I have a date partitioned table (call it sample_table
) with 2 columns, one to save dateTime in UTC and other to save timezone offset. I have a view on top of this table (call it sample_view
). The view takes _partitiontime
in from table and exposes that as partitionDate
column and also there is another column customerDateTime
which simply adds dateTime with timeZoneOffset.
When I query the sample_table
directly using only _partitiontime
bigquery scans far less data (131 MB).
select
containerName,
count(*)
from
[sample_project.sample_table]
where
_partitiontime between timestamp('2016-12-12') and timestamp('2016-12-19')
and customer = 'X'
and containerName = 'XXX'
group by containerName
;
But when I run same query on the table with dateTime
column to scan according to customer's local date time big query scans more (211MB). I expected less than 131MB or equal to 131MB.
select
containerName,
count(*)
from
[sample_project.sample_table]
where
_partitiontime between timestamp('2016-12-12') and timestamp('2016-12-19')

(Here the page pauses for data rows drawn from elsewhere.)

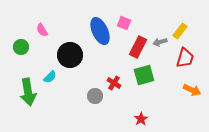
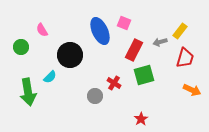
red rectangle: moved 4 px left, 3 px down
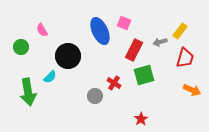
black circle: moved 2 px left, 1 px down
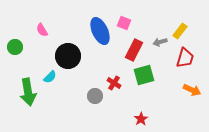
green circle: moved 6 px left
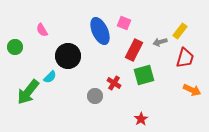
green arrow: rotated 48 degrees clockwise
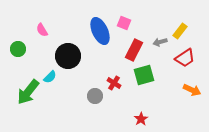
green circle: moved 3 px right, 2 px down
red trapezoid: rotated 40 degrees clockwise
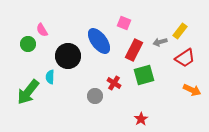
blue ellipse: moved 1 px left, 10 px down; rotated 12 degrees counterclockwise
green circle: moved 10 px right, 5 px up
cyan semicircle: rotated 136 degrees clockwise
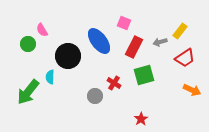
red rectangle: moved 3 px up
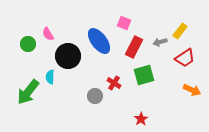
pink semicircle: moved 6 px right, 4 px down
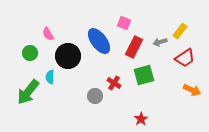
green circle: moved 2 px right, 9 px down
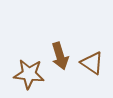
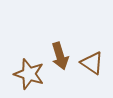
brown star: rotated 12 degrees clockwise
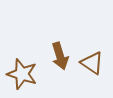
brown star: moved 7 px left
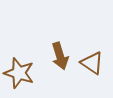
brown star: moved 3 px left, 1 px up
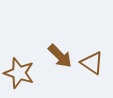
brown arrow: rotated 28 degrees counterclockwise
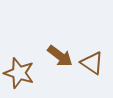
brown arrow: rotated 8 degrees counterclockwise
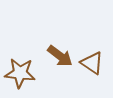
brown star: moved 1 px right; rotated 12 degrees counterclockwise
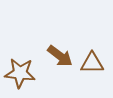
brown triangle: rotated 35 degrees counterclockwise
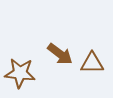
brown arrow: moved 2 px up
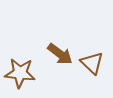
brown triangle: rotated 45 degrees clockwise
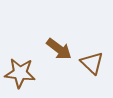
brown arrow: moved 1 px left, 5 px up
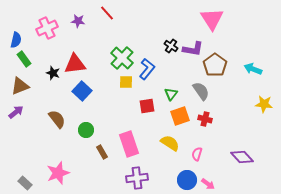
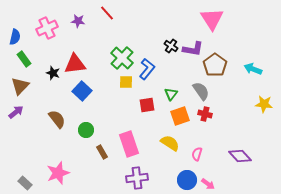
blue semicircle: moved 1 px left, 3 px up
brown triangle: rotated 24 degrees counterclockwise
red square: moved 1 px up
red cross: moved 5 px up
purple diamond: moved 2 px left, 1 px up
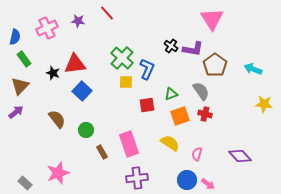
blue L-shape: rotated 15 degrees counterclockwise
green triangle: rotated 32 degrees clockwise
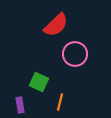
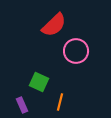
red semicircle: moved 2 px left
pink circle: moved 1 px right, 3 px up
purple rectangle: moved 2 px right; rotated 14 degrees counterclockwise
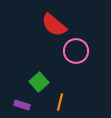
red semicircle: rotated 84 degrees clockwise
green square: rotated 24 degrees clockwise
purple rectangle: rotated 49 degrees counterclockwise
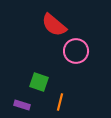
green square: rotated 30 degrees counterclockwise
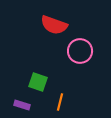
red semicircle: rotated 20 degrees counterclockwise
pink circle: moved 4 px right
green square: moved 1 px left
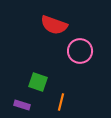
orange line: moved 1 px right
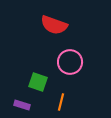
pink circle: moved 10 px left, 11 px down
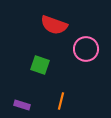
pink circle: moved 16 px right, 13 px up
green square: moved 2 px right, 17 px up
orange line: moved 1 px up
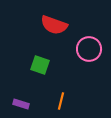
pink circle: moved 3 px right
purple rectangle: moved 1 px left, 1 px up
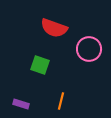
red semicircle: moved 3 px down
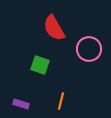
red semicircle: rotated 40 degrees clockwise
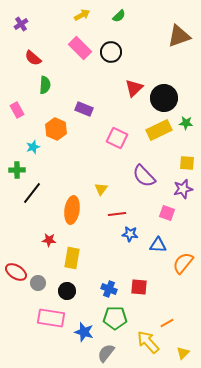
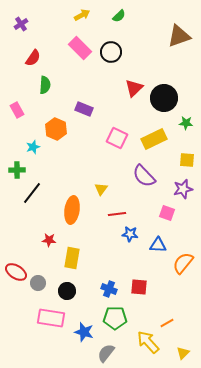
red semicircle at (33, 58): rotated 96 degrees counterclockwise
yellow rectangle at (159, 130): moved 5 px left, 9 px down
yellow square at (187, 163): moved 3 px up
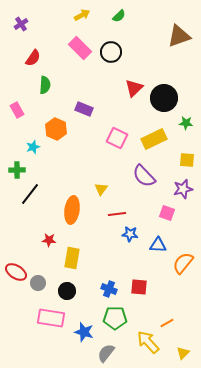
black line at (32, 193): moved 2 px left, 1 px down
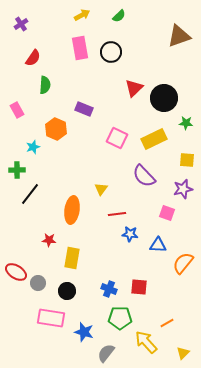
pink rectangle at (80, 48): rotated 35 degrees clockwise
green pentagon at (115, 318): moved 5 px right
yellow arrow at (148, 342): moved 2 px left
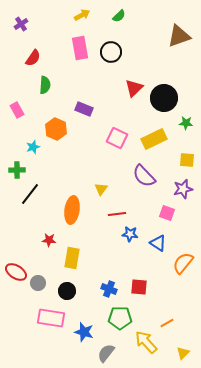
blue triangle at (158, 245): moved 2 px up; rotated 30 degrees clockwise
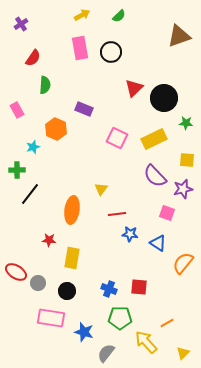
purple semicircle at (144, 176): moved 11 px right
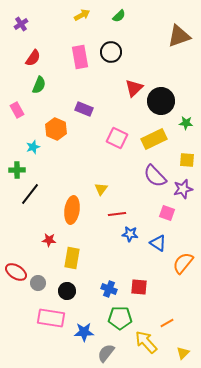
pink rectangle at (80, 48): moved 9 px down
green semicircle at (45, 85): moved 6 px left; rotated 18 degrees clockwise
black circle at (164, 98): moved 3 px left, 3 px down
blue star at (84, 332): rotated 18 degrees counterclockwise
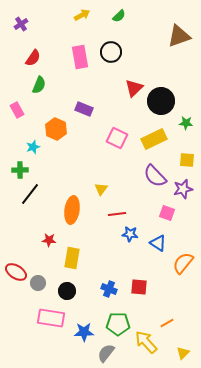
green cross at (17, 170): moved 3 px right
green pentagon at (120, 318): moved 2 px left, 6 px down
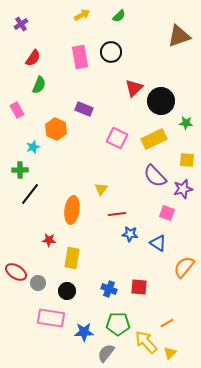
orange semicircle at (183, 263): moved 1 px right, 4 px down
yellow triangle at (183, 353): moved 13 px left
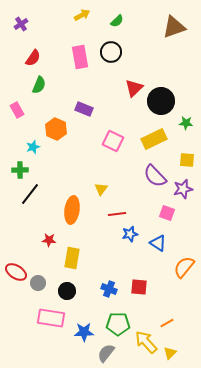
green semicircle at (119, 16): moved 2 px left, 5 px down
brown triangle at (179, 36): moved 5 px left, 9 px up
pink square at (117, 138): moved 4 px left, 3 px down
blue star at (130, 234): rotated 21 degrees counterclockwise
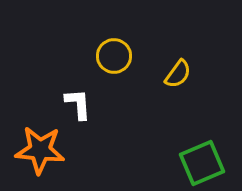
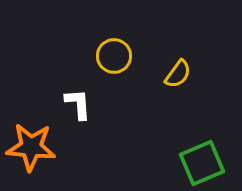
orange star: moved 9 px left, 3 px up
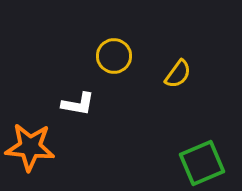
white L-shape: rotated 104 degrees clockwise
orange star: moved 1 px left
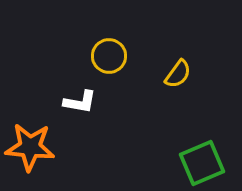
yellow circle: moved 5 px left
white L-shape: moved 2 px right, 2 px up
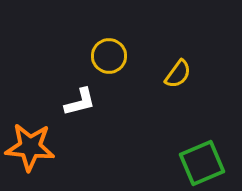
white L-shape: rotated 24 degrees counterclockwise
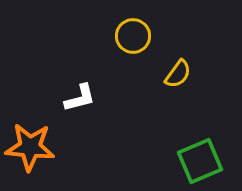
yellow circle: moved 24 px right, 20 px up
white L-shape: moved 4 px up
green square: moved 2 px left, 2 px up
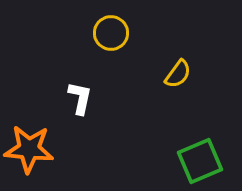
yellow circle: moved 22 px left, 3 px up
white L-shape: rotated 64 degrees counterclockwise
orange star: moved 1 px left, 2 px down
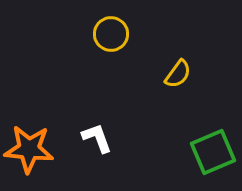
yellow circle: moved 1 px down
white L-shape: moved 17 px right, 40 px down; rotated 32 degrees counterclockwise
green square: moved 13 px right, 9 px up
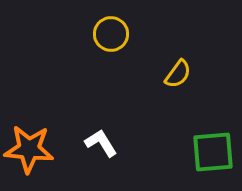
white L-shape: moved 4 px right, 5 px down; rotated 12 degrees counterclockwise
green square: rotated 18 degrees clockwise
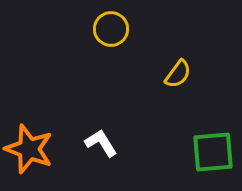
yellow circle: moved 5 px up
orange star: rotated 15 degrees clockwise
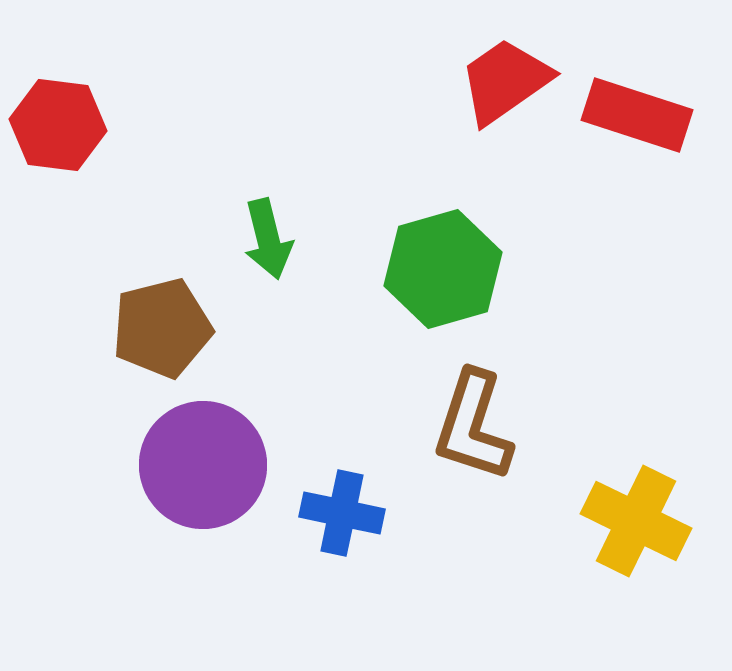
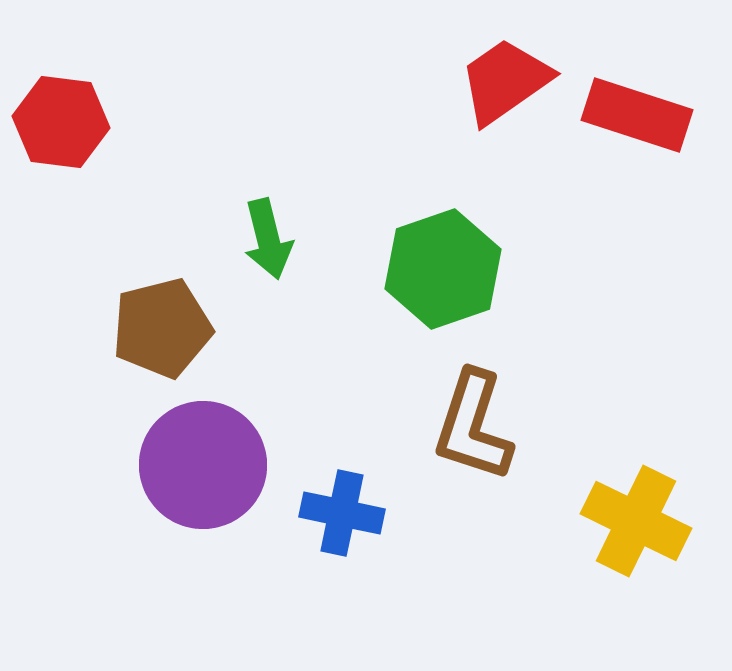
red hexagon: moved 3 px right, 3 px up
green hexagon: rotated 3 degrees counterclockwise
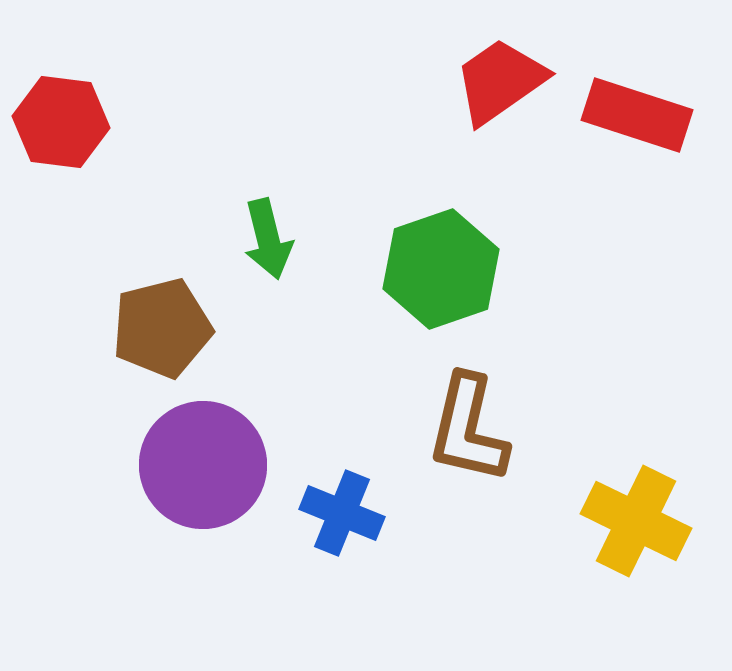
red trapezoid: moved 5 px left
green hexagon: moved 2 px left
brown L-shape: moved 5 px left, 3 px down; rotated 5 degrees counterclockwise
blue cross: rotated 10 degrees clockwise
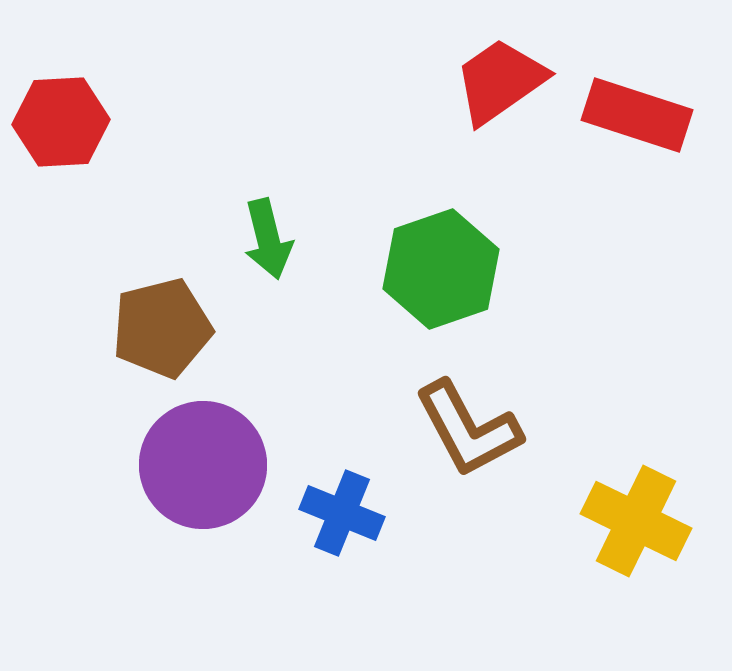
red hexagon: rotated 10 degrees counterclockwise
brown L-shape: rotated 41 degrees counterclockwise
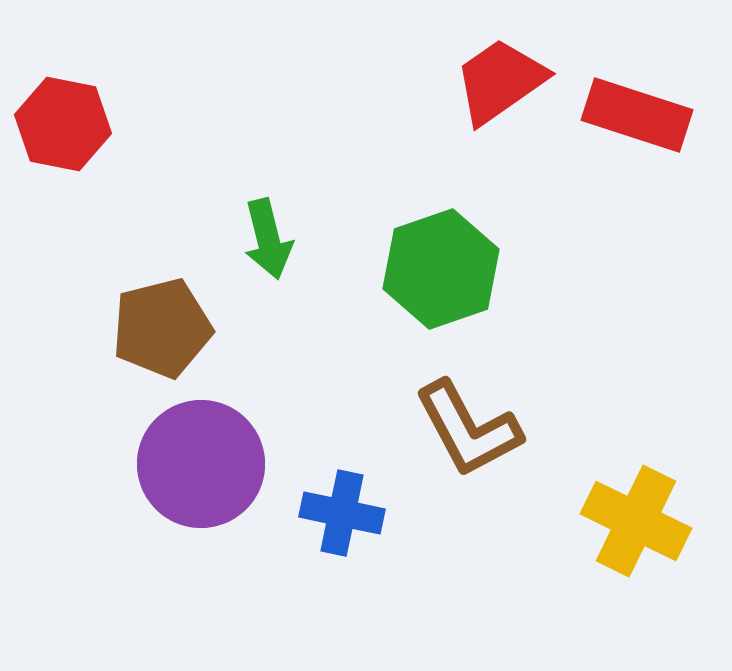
red hexagon: moved 2 px right, 2 px down; rotated 14 degrees clockwise
purple circle: moved 2 px left, 1 px up
blue cross: rotated 10 degrees counterclockwise
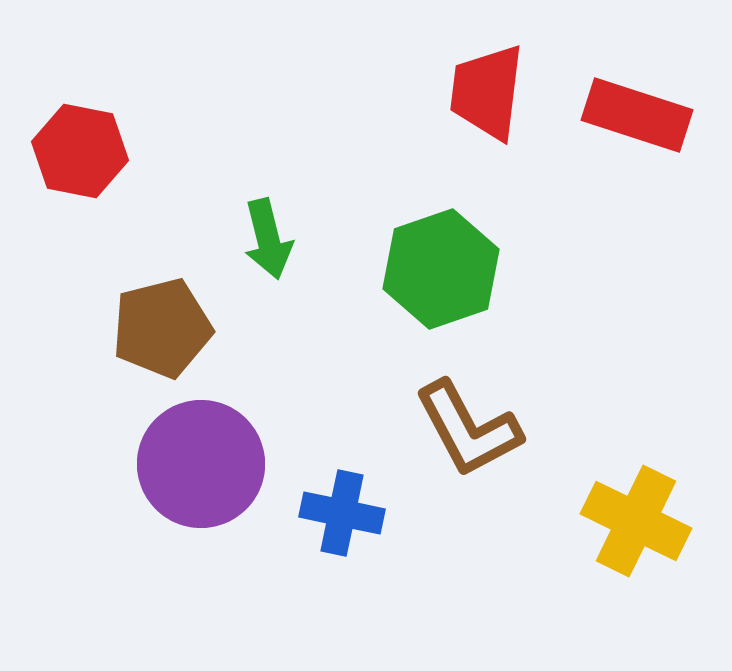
red trapezoid: moved 13 px left, 11 px down; rotated 48 degrees counterclockwise
red hexagon: moved 17 px right, 27 px down
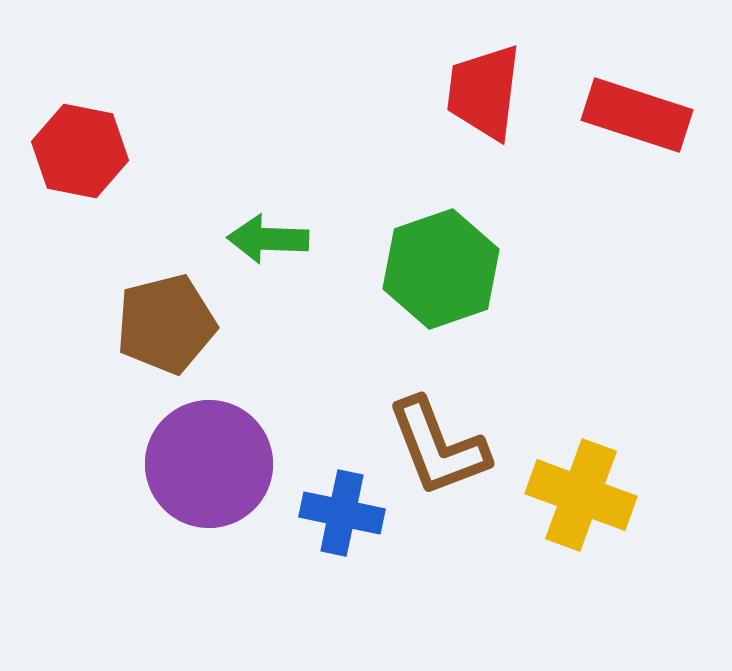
red trapezoid: moved 3 px left
green arrow: rotated 106 degrees clockwise
brown pentagon: moved 4 px right, 4 px up
brown L-shape: moved 30 px left, 18 px down; rotated 7 degrees clockwise
purple circle: moved 8 px right
yellow cross: moved 55 px left, 26 px up; rotated 6 degrees counterclockwise
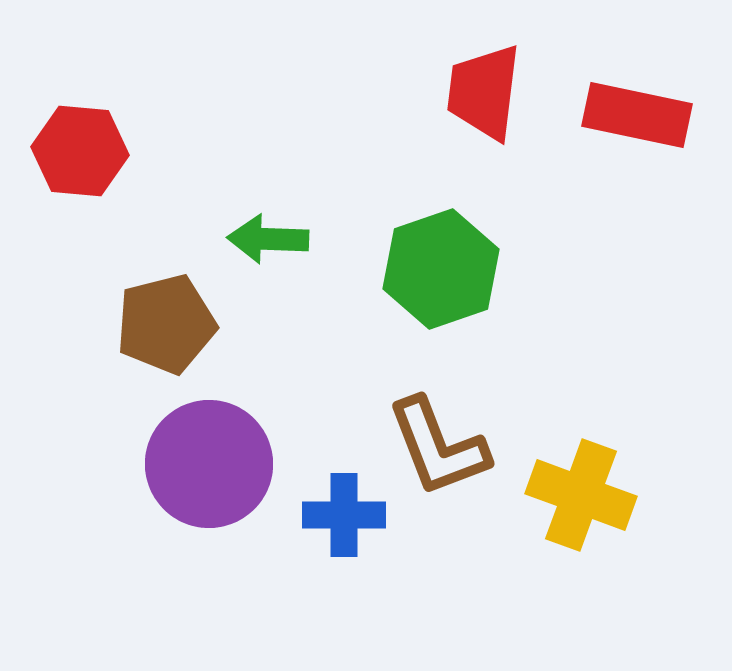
red rectangle: rotated 6 degrees counterclockwise
red hexagon: rotated 6 degrees counterclockwise
blue cross: moved 2 px right, 2 px down; rotated 12 degrees counterclockwise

and DATE_ADD(dateTime, 3600, 'SECOND' ) between timestamp('2016-12-12 08:00:00') and timestamp('2016-12-19 15:00:00')
and customer = 'X'
and containerName = 'XXX'
group by containerName
;
When I run similar query against the sample_view
with partitionDate
bigquery scans more (399MB)
select
containerName,
count(*)
from
[sample_project.sample_view]
where
partitionDate between timestamp('2016-12-12') and timestamp('2016-12-19')
and customer = 'X'
and containerName = 'XXX'
group by containerName
;
And when I run query against the view with partitionDate
and use customerDateTime
column as well bigquery scans even more (879MB)
select
containerName,
count(*)
from
[sample_project.sample_view]
where
partitionDate between timestamp('2016-12-12') and timestamp('2016-12-19') and customerDateTime between timestamp('2016-12-12 08:00:00') and timestamp('2016-12-19 15:00:00')
and customer = 'X'
and containerName = 'XXX'
group by containerName
;
I'm not too sure whether I'm scanning right partitions from any of the queries above. Why do I see the differences between these queries? Is exposing _partitiontime as a new column partitionDate
a bad strategy? I'm not sure how else to use the partition date within Tableau without writing more queries. Please let me know if you require more details.